Data provided =>
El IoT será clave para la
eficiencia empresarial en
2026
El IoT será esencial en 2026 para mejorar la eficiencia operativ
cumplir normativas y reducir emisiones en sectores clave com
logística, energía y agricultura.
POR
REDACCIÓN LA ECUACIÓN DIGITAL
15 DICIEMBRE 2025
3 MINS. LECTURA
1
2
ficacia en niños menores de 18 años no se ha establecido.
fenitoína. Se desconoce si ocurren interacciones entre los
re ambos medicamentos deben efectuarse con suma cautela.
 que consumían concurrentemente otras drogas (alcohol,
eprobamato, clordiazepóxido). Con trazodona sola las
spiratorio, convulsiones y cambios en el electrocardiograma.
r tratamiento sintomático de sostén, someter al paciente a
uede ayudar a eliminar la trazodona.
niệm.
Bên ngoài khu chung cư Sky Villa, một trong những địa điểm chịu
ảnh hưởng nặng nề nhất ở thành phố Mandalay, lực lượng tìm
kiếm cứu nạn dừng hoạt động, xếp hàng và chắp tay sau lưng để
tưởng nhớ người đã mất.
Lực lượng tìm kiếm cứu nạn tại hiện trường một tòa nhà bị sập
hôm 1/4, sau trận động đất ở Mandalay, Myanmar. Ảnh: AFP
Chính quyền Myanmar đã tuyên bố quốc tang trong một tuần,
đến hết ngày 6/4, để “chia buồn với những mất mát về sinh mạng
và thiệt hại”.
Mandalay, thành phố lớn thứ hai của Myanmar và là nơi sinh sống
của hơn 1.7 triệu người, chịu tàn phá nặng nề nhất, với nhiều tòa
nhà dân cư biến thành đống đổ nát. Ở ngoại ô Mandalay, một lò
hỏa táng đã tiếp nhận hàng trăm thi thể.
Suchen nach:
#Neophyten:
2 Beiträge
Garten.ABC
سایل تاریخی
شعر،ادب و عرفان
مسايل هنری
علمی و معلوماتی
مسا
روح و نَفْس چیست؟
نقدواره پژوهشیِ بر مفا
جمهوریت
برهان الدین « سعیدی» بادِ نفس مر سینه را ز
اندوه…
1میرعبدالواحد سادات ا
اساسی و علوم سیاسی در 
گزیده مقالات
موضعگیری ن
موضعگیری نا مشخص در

What you have to do =>
Restate each entry exactly, skipping none.

Expected answer =>
El IoT será clave para la
eficiencia empresarial en
2026
El IoT será esencial en 2026 para mejorar la eficiencia operativ
cumplir normativas y reducir emisiones en sectores clave com
logística, energía y agricultura.
POR
REDACCIÓN LA ECUACIÓN DIGITAL
15 DICIEMBRE 2025
3 MINS. LECTURA
1
2
ficacia en niños menores de 18 años no se ha establecido.
fenitoína. Se desconoce si ocurren interacciones entre los
re ambos medicamentos deben efectuarse con suma cautela.
 que consumían concurrentemente otras drogas (alcohol,
eprobamato, clordiazepóxido). Con trazodona sola las
spiratorio, convulsiones y cambios en el electrocardiograma.
r tratamiento sintomático de sostén, someter al paciente a
uede ayudar a eliminar la trazodona.
niệm.
Bên ngoài khu chung cư Sky Villa, một trong những địa điểm chịu
ảnh hưởng nặng nề nhất ở thành phố Mandalay, lực lượng tìm
kiếm cứu nạn dừng hoạt động, xếp hàng và chắp tay sau lưng để
tưởng nhớ người đã mất.
Lực lượng tìm kiếm cứu nạn tại hiện trường một tòa nhà bị sập
hôm 1/4, sau trận động đất ở Mandalay, Myanmar. Ảnh: AFP
Chính quyền Myanmar đã tuyên bố quốc tang trong một tuần,
đến hết ngày 6/4, để “chia buồn với những mất mát về sinh mạng
và thiệt hại”.
Mandalay, thành phố lớn thứ hai của Myanmar và là nơi sinh sống
của hơn 1.7 triệu người, chịu tàn phá nặng nề nhất, với nhiều tòa
nhà dân cư biến thành đống đổ nát. Ở ngoại ô Mandalay, một lò
hỏa táng đã tiếp nhận hàng trăm thi thể.
Suchen nach:
#Neophyten:
2 Beiträge
Garten.ABC
سایل تاریخی
شعر،ادب و عرفان
مسايل هنری
علمی و معلوماتی
مسا
روح و نَفْس چیست؟
نقدواره پژوهشیِ بر مفا
جمهوریت
برهان الدین « سعیدی» بادِ نفس مر سینه را ز
اندوه…
1میرعبدالواحد سادات ا
اساسی و علوم سیاسی در 
گزیده مقالات
موضعگیری ن
موضعگیری نا مشخص در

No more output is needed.